THE PROBLEM: Give back exactly the stretch of data below from the line holding "December 2021" through the line holding "streetwear drops.", both ends included, and leave the remaining lines out.

----

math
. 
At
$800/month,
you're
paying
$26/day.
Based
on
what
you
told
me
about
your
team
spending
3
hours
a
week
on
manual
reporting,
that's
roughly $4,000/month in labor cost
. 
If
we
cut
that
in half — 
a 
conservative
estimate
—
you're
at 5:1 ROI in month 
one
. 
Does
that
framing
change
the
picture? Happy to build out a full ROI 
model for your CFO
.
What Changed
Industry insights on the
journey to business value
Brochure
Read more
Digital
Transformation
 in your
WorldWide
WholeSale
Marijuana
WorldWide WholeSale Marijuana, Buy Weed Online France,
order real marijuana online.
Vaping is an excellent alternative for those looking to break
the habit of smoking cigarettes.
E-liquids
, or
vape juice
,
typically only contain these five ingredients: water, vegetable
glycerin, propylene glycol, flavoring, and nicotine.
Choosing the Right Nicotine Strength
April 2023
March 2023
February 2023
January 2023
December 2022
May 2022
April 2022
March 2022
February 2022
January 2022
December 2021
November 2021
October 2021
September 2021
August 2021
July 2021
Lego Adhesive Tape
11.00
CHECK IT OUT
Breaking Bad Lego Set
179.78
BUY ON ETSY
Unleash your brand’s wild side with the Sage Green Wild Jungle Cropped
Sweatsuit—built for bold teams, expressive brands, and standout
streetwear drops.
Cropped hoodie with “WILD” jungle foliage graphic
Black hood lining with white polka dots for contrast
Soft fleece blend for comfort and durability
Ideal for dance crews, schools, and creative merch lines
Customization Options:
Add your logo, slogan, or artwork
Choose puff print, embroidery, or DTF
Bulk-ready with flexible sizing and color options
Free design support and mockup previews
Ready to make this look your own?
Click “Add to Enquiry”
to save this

----

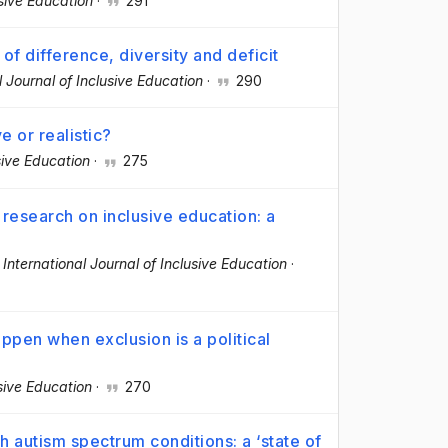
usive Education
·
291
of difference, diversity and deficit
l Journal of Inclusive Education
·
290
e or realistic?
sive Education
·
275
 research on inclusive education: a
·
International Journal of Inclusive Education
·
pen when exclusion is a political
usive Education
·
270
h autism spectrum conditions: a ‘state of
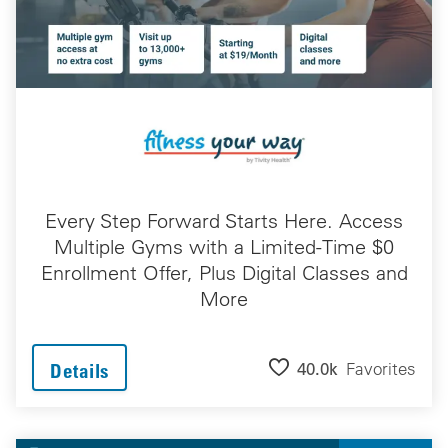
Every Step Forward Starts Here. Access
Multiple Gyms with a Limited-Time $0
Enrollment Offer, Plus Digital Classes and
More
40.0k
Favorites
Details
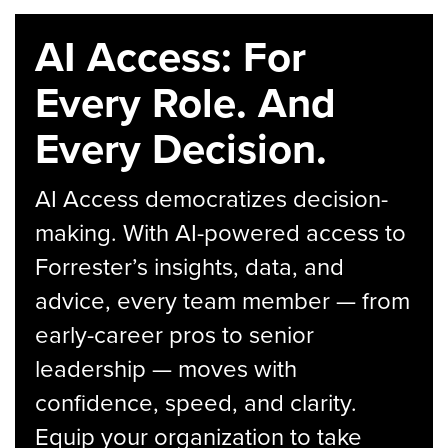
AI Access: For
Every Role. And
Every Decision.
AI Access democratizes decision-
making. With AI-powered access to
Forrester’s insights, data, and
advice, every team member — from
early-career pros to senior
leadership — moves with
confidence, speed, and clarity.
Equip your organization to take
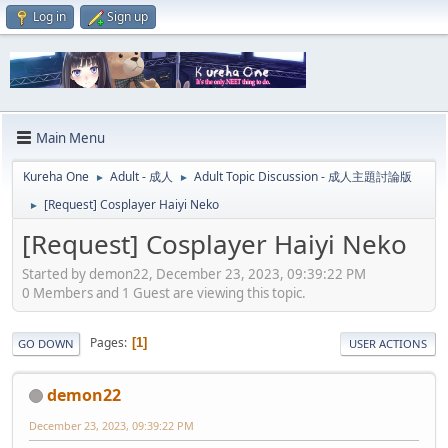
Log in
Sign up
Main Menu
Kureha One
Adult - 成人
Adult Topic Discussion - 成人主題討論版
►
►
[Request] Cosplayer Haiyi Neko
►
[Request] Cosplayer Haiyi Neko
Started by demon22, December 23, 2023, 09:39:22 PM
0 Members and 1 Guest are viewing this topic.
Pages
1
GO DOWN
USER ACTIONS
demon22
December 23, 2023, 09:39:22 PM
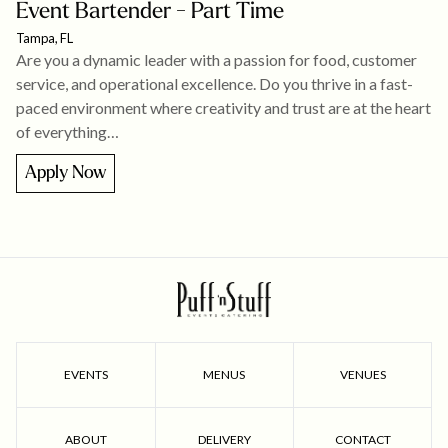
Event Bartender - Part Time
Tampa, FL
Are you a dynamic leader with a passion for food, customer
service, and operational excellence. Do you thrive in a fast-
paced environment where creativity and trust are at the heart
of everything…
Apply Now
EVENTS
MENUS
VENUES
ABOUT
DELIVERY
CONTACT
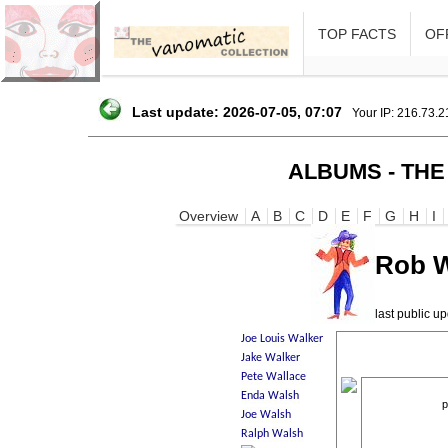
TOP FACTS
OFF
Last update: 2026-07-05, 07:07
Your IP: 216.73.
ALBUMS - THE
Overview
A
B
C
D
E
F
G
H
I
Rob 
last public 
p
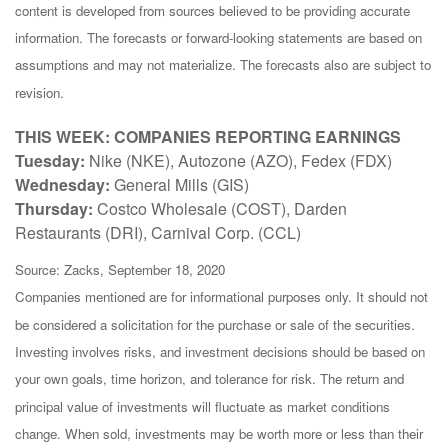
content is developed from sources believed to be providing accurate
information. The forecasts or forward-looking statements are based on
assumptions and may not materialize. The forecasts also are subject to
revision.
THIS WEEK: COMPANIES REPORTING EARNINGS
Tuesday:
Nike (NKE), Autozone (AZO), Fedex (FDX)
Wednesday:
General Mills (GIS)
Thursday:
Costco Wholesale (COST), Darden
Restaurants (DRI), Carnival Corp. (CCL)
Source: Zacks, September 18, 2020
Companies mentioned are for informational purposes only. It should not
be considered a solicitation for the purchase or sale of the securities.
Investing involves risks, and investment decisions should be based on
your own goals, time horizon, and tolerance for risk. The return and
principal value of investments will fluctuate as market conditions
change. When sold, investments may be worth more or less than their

----

WORKED SOLUTION:
December 2021
November 2021
October 2021
September 2021
August 2021
July 2021
Lego Adhesive Tape
11.00
CHECK IT OUT
Breaking Bad Lego Set
179.78
BUY ON ETSY
Unleash your brand’s wild side with the Sage Green Wild Jungle Cropped
Sweatsuit—built for bold teams, expressive brands, and standout
streetwear drops.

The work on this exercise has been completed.